In your copy, include no images, and write out every entry below exactly as it stands.

= = =

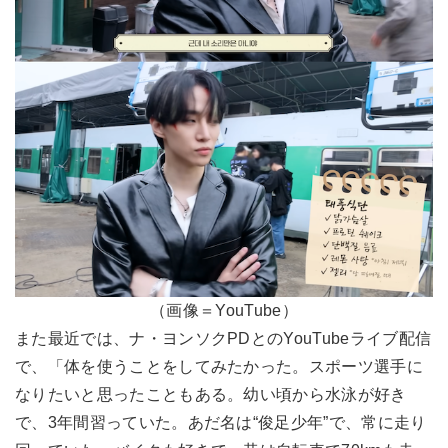
（画像＝YouTube）
また最近では、ナ・ヨンソクPDとのYouTubeライブ配信
で、「体を使うことをしてみたかった。スポーツ選手に
なりたいと思ったこともある。幼い頃から水泳が好き
で、3年間習っていた。あだ名は“俊足少年”で、常に走り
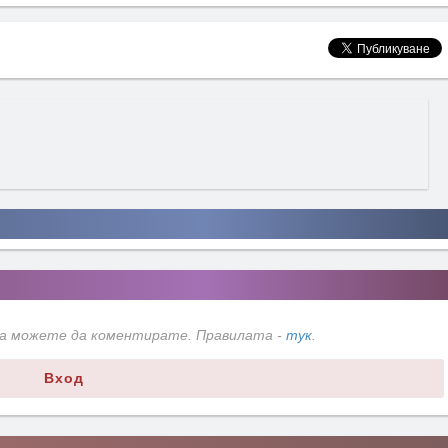
да можете да коментирате. Правилата -
тук
.
Вход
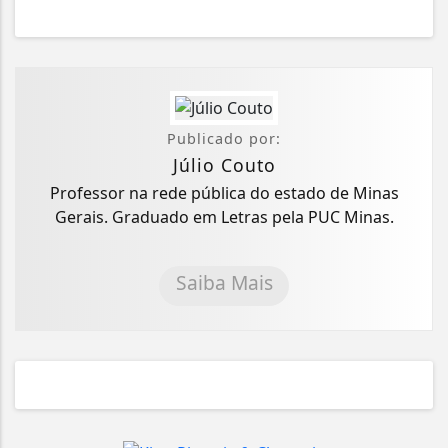
Publicado por:
Júlio Couto
Professor na rede pública do estado de Minas
Gerais. Graduado em Letras pela PUC Minas.
Saiba Mais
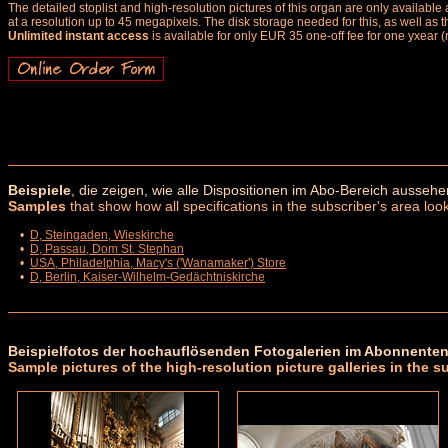
The detailed stoplist and high-resolution pictures of this organ are only availab
at a resolution up to 45 megapixels. The disk storage needed for this, as well as 
Unlimited instant access
is available for only EUR 35 one-off fee for one yxear (
Beispiele
, die zeigen, wie alle Dispositionen im Abo-Bereich aussehe
Samples
that show how all specifications in the subscriber's area look
•
D, Steingaden, Wieskirche
•
D, Passau, Dom St. Stephan
•
USA, Philadelphia, Macy's ('Wanamaker') Store
•
D, Berlin, Kaiser-Wilhelm-Gedächtniskirche
Beispielfotos der hochauflösenden Fotogalerien im Abonnenten
Sample pictures of the high-resolution picture galleries in the s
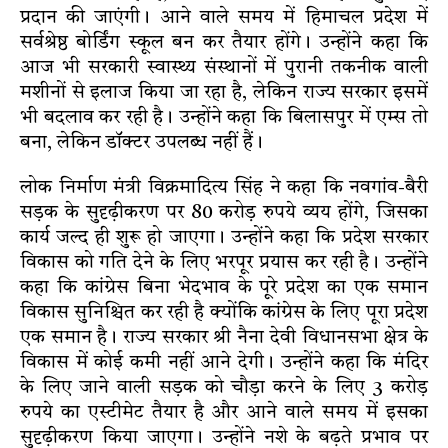
प्रदान की जाएंगी। आने वाले समय में हिमाचल प्रदेश में
सर्वश्रेष्ठ बोर्डिंग स्कूल बन कर तैयार होंगे। उन्होंने कहा कि
आज भी सरकारी स्वास्थ्य संस्थानों में पुरानी तकनीक वाली
मशीनों से इलाज किया जा रहा है, लेकिन राज्य सरकार इसमें
भी बदलाव कर रही है। उन्होंने कहा कि बिलासपुर में एम्स तो
बना, लेकिन डॉक्टर उपलब्ध नहीं हैं।
लोक निर्माण मंत्री विक्रमादित्य सिंह ने कहा कि नवगांव-बैरी
सड़क के सुदृढ़ीकरण पर 80 करोड़ रुपये व्यय होंगे, जिसका
कार्य जल्द ही शुरू हो जाएगा। उन्होंने कहा कि प्रदेश सरकार
विकास को गति देने के लिए भरपूर प्रयास कर रही है। उन्होंने
कहा कि कांग्रेस बिना भेदभाव के पूरे प्रदेश का एक समान
विकास सुनिश्चित कर रही है क्योंकि कांग्रेस के लिए पूरा प्रदेश
एक समान है। राज्य सरकार श्री नैना देवी विधानसभा क्षेत्र के
विकास में कोई कमी नहीं आने देगी। उन्होंने कहा कि मंदिर
के लिए जाने वाली सड़क को चौड़ा करने के लिए 3 करोड़
रुपये का एस्टीमेट तैयार है और आने वाले समय में इसका
सुदृढ़ीकरण किया जाएगा। उन्होंने नशे के बढ़ते प्रभाव पर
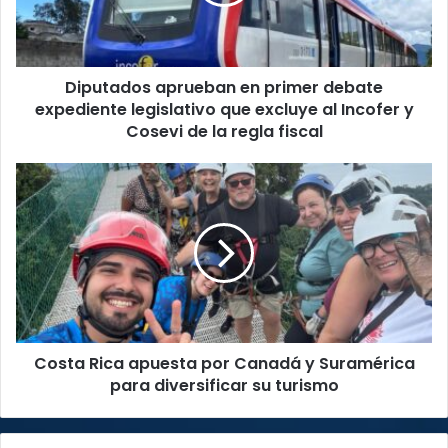
expediente
legislativo
que
excluye
Diputados aprueban en primer debate
al
Incofer
expediente legislativo que excluye al Incofer y
y
Cosevi de la regla fiscal
Cosevi
de
Costa
la
Rica
regla
apuesta
fiscal
por
Canadá
y
Suramérica
para
diversificar
Costa Rica apuesta por Canadá y Suramérica
su
turismo
para diversificar su turismo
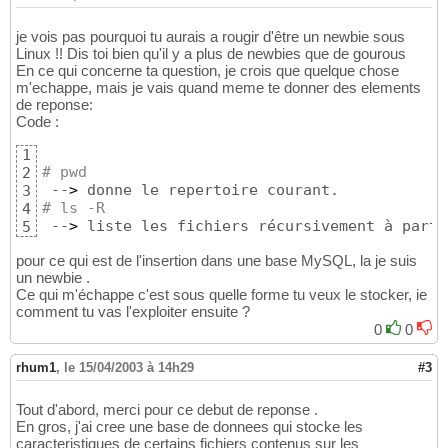
je vois pas pourquoi tu aurais a rougir d'être un newbie sous
Linux !! Dis toi bien qu'il y a plus de newbies que de gourous
En ce qui concerne ta question, je crois que quelque chose
m'echappe, mais je vais quand meme te donner des elements
de reponse:
Code :
1
# pwd 
2
 --
>
3
# ls -R 
4
 --
>
 liste les fichiers récursivement à parti
5
pour ce qui est de l'insertion dans une base MySQL, la je suis
un newbie .
Ce qui m'échappe c'est sous quelle forme tu veux le stocker, ie
comment tu vas l'exploiter ensuite ?
0
0
rhum1
,
le 15/04/2003 à 14h29
#3
Tout d'abord, merci pour ce debut de reponse .
En gros, j'ai cree une base de donnees qui stocke les
caracteristiques de certains fichiers contenus sur les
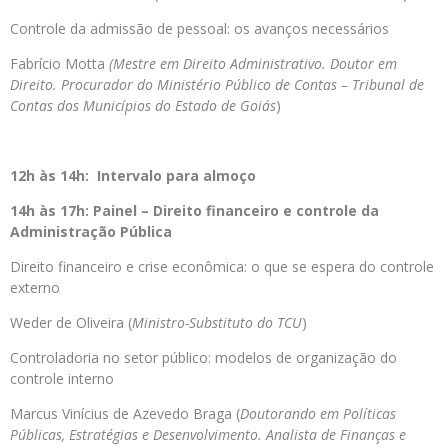
Controle da admissão de pessoal: os avanços necessários
Fabrício Motta
(Mestre em Direito Administrativo. Doutor em
Direito. Procurador do Ministério Público de Contas – Tribunal de
Contas dos Municípios do Estado de Goiás
)
12h às 14h: Intervalo para almoço
14h às 17h: Painel – Direito financeiro e controle da
Administração Pública
Direito financeiro e crise econômica: o que se espera do controle
externo
Weder de Oliveira (
Ministro-Substituto do TCU
)
Controladoria no setor público: modelos de organização do
controle interno
Marcus Vinícius de Azevedo Braga (
Doutorando em Políticas
Públicas, Estratégias e Desenvolvimento. Analista de Finanças e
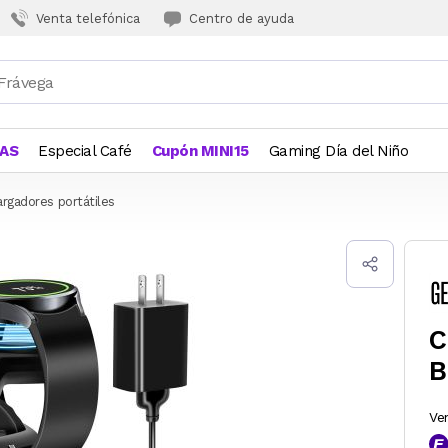
Venta telefónica
Centro de ayuda
JAS
Especial Café
Cupón MINI15
Gaming Día del Niño
rgadores portátiles
C
B
Ve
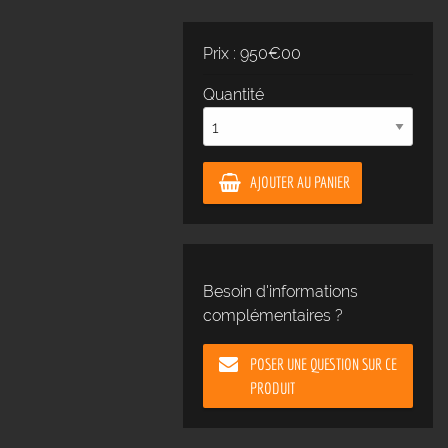
Prix : 950€00
Quantité
AJOUTER AU PANIER
Besoin d'informations
complémentaires ?
POSER UNE QUESTION SUR CE
PRODUIT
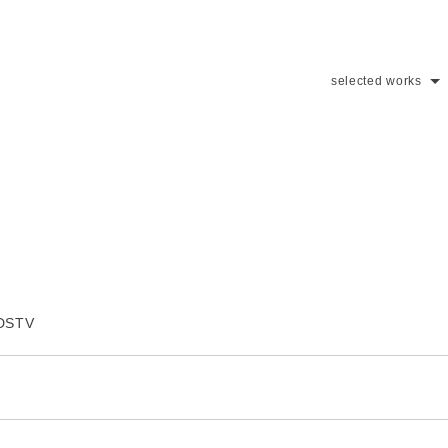
selected works
MDSTV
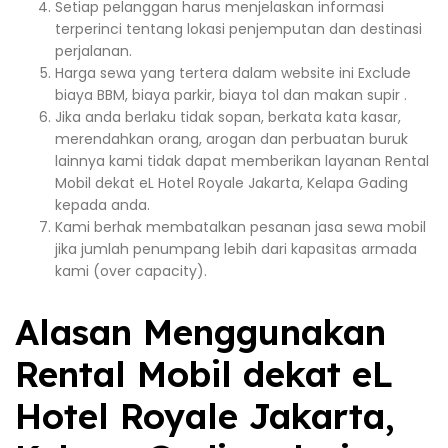
Setiap pelanggan harus menjelaskan informasi
terperinci tentang lokasi penjemputan dan destinasi
perjalanan.
Harga sewa yang tertera dalam website ini Exclude
biaya BBM, biaya parkir, biaya tol dan makan supir .
Jika anda berlaku tidak sopan, berkata kata kasar,
merendahkan orang, arogan dan perbuatan buruk
lainnya kami tidak dapat memberikan layanan Rental
Mobil dekat eL Hotel Royale Jakarta, Kelapa Gading
kepada anda.
Kami berhak membatalkan pesanan jasa sewa mobil
jika jumlah penumpang lebih dari kapasitas armada
kami (over capacity).
Alasan Menggunakan
Rental Mobil dekat eL
Hotel Royale Jakarta,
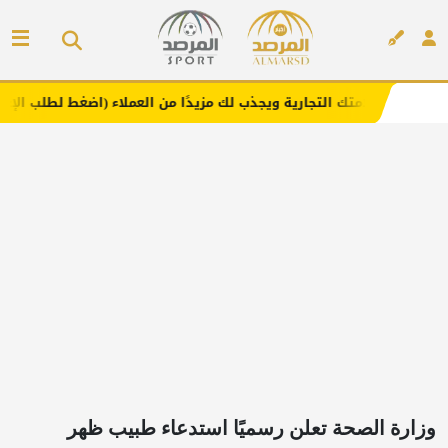
 التجارية ويجذب لك مزيدًا من العملاء (اضغط لطلب الإعلان)
إعلان
‏وزارة الصحة تعلن رسميًا استدعاء طبيب ظهر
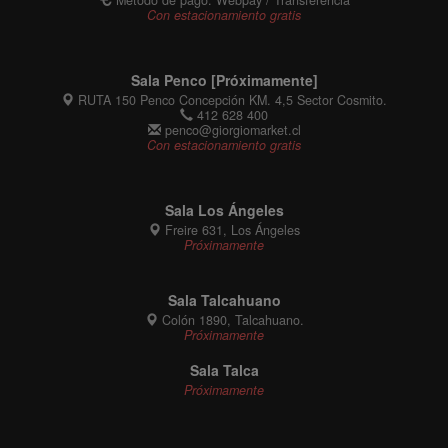
Con estacionamiento gratis
Sala Penco [Próximamente]
RUTA 150 Penco Concepción KM. 4,5 Sector Cosmito.
412 628 400
penco@giorgiomarket.cl
Con estacionamiento gratis
Sala Los Ángeles
Freire 631, Los Ángeles
Próximamente
Sala Talcahuano
Colón 1890, Talcahuano.
Próximamente
Sala Talca
Próximamente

= = =

▸ **Solution to this problem**
（画像＝YouTube）
また最近では、ナ・ヨンソクPDとのYouTubeライブ配信
で、「体を使うことをしてみたかった。スポーツ選手に
なりたいと思ったこともある。幼い頃から水泳が好き
で、3年間習っていた。あだ名は“俊足少年”で、常に走り
да можете да коментирате. Правилата -
тук
.
Вход
Publicado por:
Júlio Couto
Professor na rede pública do estado de Minas
Gerais. Graduado em Letras pela PUC Minas.
Saiba Mais
The detailed stoplist and high-resolution pictures of this organ are only availab
at a resolution up to 45 megapixels. The disk storage needed for this, as well as 
Unlimited instant access
is available for only EUR 35 one-off fee for one yxear (
Beispiele
, die zeigen, wie alle Dispositionen im Abo-Bereich aussehe
Samples
that show how all specifications in the subscriber's area look
•
D, Steingaden, Wieskirche
•
D, Passau, Dom St. Stephan
•
USA, Philadelphia, Macy's ('Wanamaker') Store
•
D, Berlin, Kaiser-Wilhelm-Gedächtniskirche
Beispielfotos der hochauflösenden Fotogalerien im Abonnenten
Sample pictures of the high-resolution picture galleries in the s
प्रदान की जाएंगी। आने वाले समय में हिमाचल प्रदेश में
सर्वश्रेष्ठ बोर्डिंग स्कूल बन कर तैयार होंगे। उन्होंने कहा कि
आज भी सरकारी स्वास्थ्य संस्थानों में पुरानी तकनीक वाली
मशीनों से इलाज किया जा रहा है, लेकिन राज्य सरकार इसमें
भी बदलाव कर रही है। उन्होंने कहा कि बिलासपुर में एम्स तो
बना, लेकिन डॉक्टर उपलब्ध नहीं हैं।
लोक निर्माण मंत्री विक्रमादित्य सिंह ने कहा कि नवगांव-बैरी
सड़क के सुदृढ़ीकरण पर 80 करोड़ रुपये व्यय होंगे, जिसका
कार्य जल्द ही शुरू हो जाएगा। उन्होंने कहा कि प्रदेश सरकार
विकास को गति देने के लिए भरपूर प्रयास कर रही है। उन्होंने
कहा कि कांग्रेस बिना भेदभाव के पूरे प्रदेश का एक समान
विकास सुनिश्चित कर रही है क्योंकि कांग्रेस के लिए पूरा प्रदेश
एक समान है। राज्य सरकार श्री नैना देवी विधानसभा क्षेत्र के
विकास में कोई कमी नहीं आने देगी। उन्होंने कहा कि मंदिर
के लिए जाने वाली सड़क को चौड़ा करने के लिए 3 करोड़
रुपये का एस्टीमेट तैयार है और आने वाले समय में इसका
सुदृढ़ीकरण किया जाएगा। उन्होंने नशे के बढ़ते प्रभाव पर
expediente
legislativo
que
excluye
Diputados aprueban en primer debate
al
Incofer
expediente legislativo que excluye al Incofer y
y
Cosevi de la regla fiscal
Cosevi
de
Costa
la
Rica
regla
apuesta
fiscal
por
Canadá
y
Suramérica
para
diversificar
Costa Rica apuesta por Canadá y Suramérica
su
turismo
para diversificar su turismo
je vois pas pourquoi tu aurais a rougir d'être un newbie sous
Linux !! Dis toi bien qu'il y a plus de newbies que de gourous
En ce qui concerne ta question, je crois que quelque chose
m'echappe, mais je vais quand meme te donner des elements
de reponse:
Code :
1
# pwd 
2
 --
>
3
# ls -R 
4
 --
>
 liste les fichiers récursivement à parti
5
pour ce qui est de l'insertion dans une base MySQL, la je suis
un newbie .
Ce qui m'échappe c'est sous quelle forme tu veux le stocker, ie
comment tu vas l'exploiter ensuite ?
0
0
rhum1
,
le 15/04/2003 à 14h29
#3
Tout d'abord, merci pour ce debut de reponse .
En gros, j'ai cree une base de donnees qui stocke les
caracteristiques de certains fichiers contenus sur les
Controle da admissão de pessoal: os avanços necessários
Fabrício Motta
(Mestre em Direito Administrativo. Doutor em
Direito. Procurador do Ministério Público de Contas – Tribunal de
Contas dos Municípios do Estado de Goiás
)
12h às 14h: Intervalo para almoço
14h às 17h: Painel – Direito financeiro e controle da
Administração Pública
Direito financeiro e crise econômica: o que se espera do controle
externo
Weder de Oliveira (
Ministro-Substituto do TCU
)
Controladoria no setor público: modelos de organização do
controle interno
Marcus Vinícius de Azevedo Braga (
Doutorando em Políticas
Públicas, Estratégias e Desenvolvimento. Analista de Finanças e
Venta telefónica
Centro de ayuda
JAS
Especial Café
Cupón MINI15
Gaming Día del Niño
rgadores portátiles
C
B
Ve
Prix : 950€00
Quantité
AJOUTER AU PANIER
Besoin d'informations
complémentaires ?
POSER UNE QUESTION SUR CE
PRODUIT
selected works
MDSTV
Setiap pelanggan harus menjelaskan informasi
terperinci tentang lokasi penjemputan dan destinasi
perjalanan.
Harga sewa yang tertera dalam website ini Exclude
biaya BBM, biaya parkir, biaya tol dan makan supir .
Jika anda berlaku tidak sopan, berkata kata kasar,
merendahkan orang, arogan dan perbuatan buruk
lainnya kami tidak dapat memberikan layanan Rental
Mobil dekat eL Hotel Royale Jakarta, Kelapa Gading
kepada anda.
Kami berhak membatalkan pesanan jasa sewa mobil
jika jumlah penumpang lebih dari kapasitas armada
kami (over capacity).
Alasan Menggunakan
Rental Mobil dekat eL
Hotel Royale Jakarta,
 التجارية ويجذب لك مزيدًا من العملاء (اضغط لطلب الإعلان)
إعلان
‏وزارة الصحة تعلن رسميًا استدعاء طبيب ظهر
Con estacionamiento gratis
Sala Penco [Próximamente]
RUTA 150 Penco Concepción KM. 4,5 Sector Cosmito.
412 628 400
penco@giorgiomarket.cl
Con estacionamiento gratis
Sala Los Ángeles
Freire 631, Los Ángeles
Próximamente
Sala Talcahuano
Colón 1890, Talcahuano.
Próximamente
Sala Talca
Próximamente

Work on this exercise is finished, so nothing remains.